Put aside one absolute aberration by the name of Rafael Nadal — he of the 111-3 career record and 13 championships on the rust-colored courts made of “terre battue” and headed to another final Sunday after his semifinal opponent, Alexander Zverev, fell and injured himself — and the unpredictability of the French Open truly does seem to apply across the board.
Scan the lists of titlists since tennis’ professional era began in 1968, and you’ll find more people who collected a first major championship at the French Open, 42 — 21 women, 21 men — than the U.S. Open’s 28 (13 women, 15 men), Australian Open’s 24 (13 women, 11 men) or Wimbledon’s 18 (nine women, nine men).
On Saturday, Gauff could become the seventh woman in a row to triumph in Paris without already having won one of the sport’s four most prestigious events, following Garbiñe Muguruza (2016), Jelena Ostapenko (2017), Simona Halep (2018), Ash Barty (2019), Swiatek (2020) and Barbora Krejcikova (2021).
“The tournament is smaller, it’s more cozy,” Halep said, “so I feel like most of the players feel that a Grand Slam is more within reach there.”
Consider, too, that if Swiatek does win, she would be just the third woman in the past quarter-century to win the French Open as its top seed (the others were Halep, Justine Henin in 2007, and 23-time Grand Slam champion Serena Williams in 2013 and 2015).
There’s also this: Of those with only one Grand Slam title, more players attained that status at Roland Garros, 21 — 11 women, 10 men — than at any of the other majors.
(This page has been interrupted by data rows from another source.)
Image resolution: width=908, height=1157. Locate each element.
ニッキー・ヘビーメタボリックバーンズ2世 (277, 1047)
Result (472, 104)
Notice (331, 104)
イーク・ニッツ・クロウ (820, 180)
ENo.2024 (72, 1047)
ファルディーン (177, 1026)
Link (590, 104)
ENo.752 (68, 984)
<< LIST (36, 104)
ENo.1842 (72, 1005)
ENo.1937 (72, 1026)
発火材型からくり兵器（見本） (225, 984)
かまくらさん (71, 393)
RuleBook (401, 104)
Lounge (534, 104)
It’s happened a total of 12 times at the U.S. Open (six women, six men), 11 at the Australian Open (five women, six men), eight at Wimbledon (four women, four men).
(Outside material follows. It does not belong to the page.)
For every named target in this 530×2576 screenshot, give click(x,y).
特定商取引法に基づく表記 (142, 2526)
And it’s not just the out-of-nowhere champions that make the French Open unique. After all, for all of the Ostapenkos, Albert Costas and Gaston Gaudios in these parts, there have been the Emma Raducanus, Marion Bartolis, Richard Krajiceks and Thomas Johanssons elsewhere. But it’s also the sort of round-by-round uncertainty at Roland Garros that leads to “Who’s that?” male runners-up such as Martin Verkerk in 2003 or low-ranked female semifinalists like No. 59 Martina Trevisan this year, No. 85 Tamara Zidansek last year and No. 131 Nadia Podoroska in 2020.
Day 1 this year saw exits for Muguruza and No. 6 Ons Jabeur, who leads the women’s tour in clay-court wins this season. On Day 2, Krejcikova lost. On Day 3, four-time major champion and former No. 1 Naomi Osaka departed. After just two rounds, only three of the top 10 women’s seeds remained, the first time since 1976 so few were among the last 32 standing.
“These are the rounds,” 11th-seeded American Jessica Pegula observed, “where anything can happen.”
In the men’s field, three of the top four seeds were gone before the quarterfinals were done: No. 1 Novak Djokovic, No. 2 Daniil Medvedev and No. 4 Stefanos Tsitsipas. Djokovic was the defending champion; Tsitsipas was last year’s runner-up.
“This surface is the most demanding one, I think, from various aspects. First, physically, you always need to expect that you’re going to play a shot or two more than any other surface, because of the nature of clay,” said Djokovic, who has won two of his 20 major titles at Roland Garros. “It’s just slow and it requires a lot of effort mentally, emotionally, physically. I think all the players know that.”